Harmony Korine : l’Amérique borderline d’un cinéaste insolent et controversé
Jusqu’au 23 mars, la galerie La Fab d’agnès b. célèbre le cinéaste, écrivain et plasticien californien dans une grande rétrospective. Qui est vraiment Harmony Korine, scénariste nihiliste résolument cool… et controversé ?
Par Alexis Thibault.
Harmony Korine, d’abord un provocateur formidable
Harmony Korine est-il vraiment un antihéros underground qui filme les âmes infréquentables ? C’est en tout cas ce que l’on raconte sur ce scénariste de 52 ans dont la côte n’a jamais faibli. Un provocateur formidable capable d’écrire une chanson pour Björk (Harm of Will en 2001) comme de se faire bannir à vie du Late show de David Letterman. D’après la rumeur, le type aurait fouillé dans le sac à main de Meryl Streep en coulisse…
Cinéaste épris de l’esthétique VHS, il a d’abord proposé une Amérique désœuvrée en écrivant Kids, pour Larry Clark, chronique adolescente façon documentaire huée lors de sa première projection à Cannes, en 1995. Du sexe, de la drogue et de la violence. Quelque chose de brutal et de cru qui permet à Harmony Korine de se faire remarquer, un type résolument cool mais clairement pas encore assez chic.
Trois ans plus tard, en 1997, son premier film, Gummo, nous plonge dans l’intimité d’une communauté oisive et décadente de l’Ohio dont la ville a été saccagée par une tornade. Un film sans structure narrative, sombre, absurde… sa propre vision du nihilisme. Il y aura aussi le bouquin Craques, coupes et meutes raciales, récit jouissif et fragmenté. Une sorte d’autofiction pleine d’ironie et de rumeurs grossières, évoquant l’inceste puis l’attrait supposé du cinéaste John Ford pour la cocaïne et le corps des femmes noires obèses… Tout un programme.

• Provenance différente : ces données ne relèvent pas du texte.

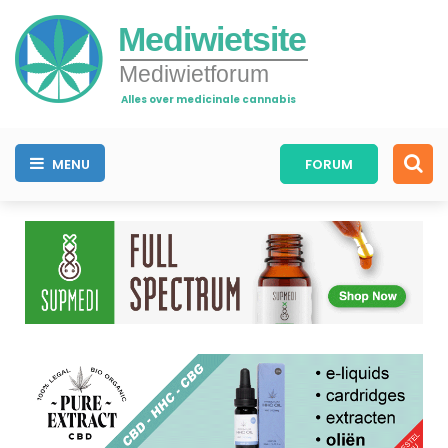
Mediwietsite
Mediwietforum
Alles over medicinale cannabis
MENU
FORUM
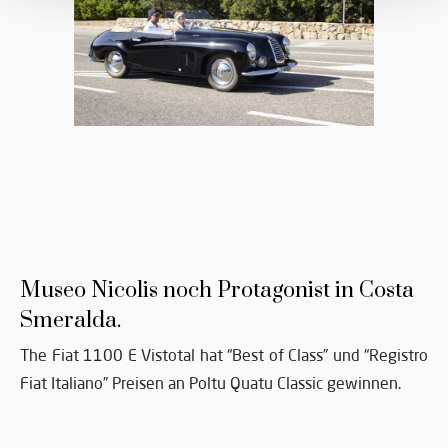
Museo Nicolis noch Protagonist in Costa
Smeralda.
The Fiat 1100 E Vistotal hat “Best of Class” und “Registro
Fiat Italiano” Preisen an Poltu Quatu Classic gewinnen.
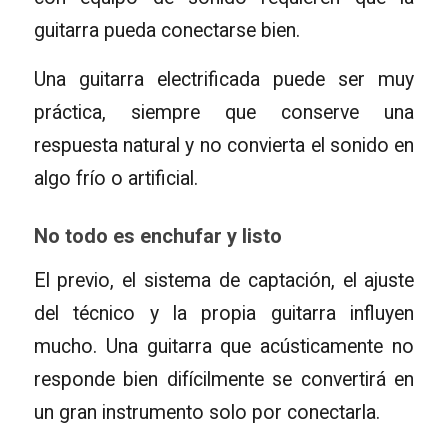
guitarra pueda conectarse bien.
Una guitarra electrificada puede ser muy
práctica, siempre que conserve una
respuesta natural y no convierta el sonido en
algo frío o artificial.
No todo es enchufar y listo
El previo, el sistema de captación, el ajuste
del técnico y la propia guitarra influyen
mucho. Una guitarra que acústicamente no
responde bien difícilmente se convertirá en
un gran instrumento solo por conectarla.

De Kids à Spring Breakers, du malaise à la confusion
Amateur de scènes grotesques, d’idiotie intelligente et d’improbables associations – bikini et white trash, notamment dans son long-métrage Spring Breakers (2013) avec James Franco, Vanessa Hudgens et Selena Gomez –, on comprend qu’il existe une logique dans son chaos. Pour Harmony Korine, les images surgissent avant le récit.
Et c’est à partir de ces plans imaginaires qu’une histoire sera construite, de force. Ses assemblages faussement aléatoires proposent, dès Kids, “une expérience physique, une sensation de malaise, de confusion, de transcendance, de gêne, d’humour” comme il le confiait lui-même aux équipes du Centre Pompidou à l’occasion de la grande rétrospective qui lui était consacrée en 2017.
Une rétrospective de l’œuvre de Harmony Korine à La Fab d’agnes. b
Jusqu’au 23 mars, La Fab. d’agnès b. s’intéresse justement à l’œuvre d’Harmony Korine, dont elle possède la plus grande collection au monde. On découvre, dans cette exposition, trente années de photographies absurdes, dérangeantes ou hypnotiques qui interrogent l’identité américaine. La relation ne date pas d’hier. En 2009, Agnès b. avait déjà co-produit Trash Humpers, quatrième long-métrage d’Harmony Korine. Un ovni horrifique qui met en scène des personnes âgées lubriques, masquées, hurlant et massacrant gratuitement des quidams tout en récitant des poèmes approximatifs.
Cette exposition célèbre ainsi une complicité artistique et amicale entre Harmony Korine et agnès b. On y trouvera par exemple une série de peintures aux teintes acides issues de son film Aggro Dr1ft (2023) et présenté tour à tour à la Mostra de Venise et dans des strip-clubs… Ce thriller expérimental en infrarouge narre les péripéties d’un tueur à gages dans les bas-fonds de Miami. Un film aux airs de jeu vidéo féroce, projet projet un peu fou qui révélait, pour certains, le génie du réalisateur et, pour d’autres, les limites d’un cinéaste à la mode.
Finalement, c’est ainsi que La Fab envisage de célébrer Harmony Korine : “Il crée des œuvres qui interrogent les normes esthétiques et sociales. Ses œuvres, qu’il s’agisse de films ou de peintures, mêlent des éléments de fiction et de réalité, générant une atmosphère à la fois ludique et dérangeante. En jouant avec les motifs de l’absurde et de l’éphémère, il invite le spectateur à remettre en question sa perception du monde et à s’engager dans une réflexion profonde sur l’identité, la société et l’art lui-même.”
Rétrospective Harmony Korine, jusqu’au 23 mars, La Fab d’agnes. b. Place Jean-Michel Basquiat, Paris XIIIe.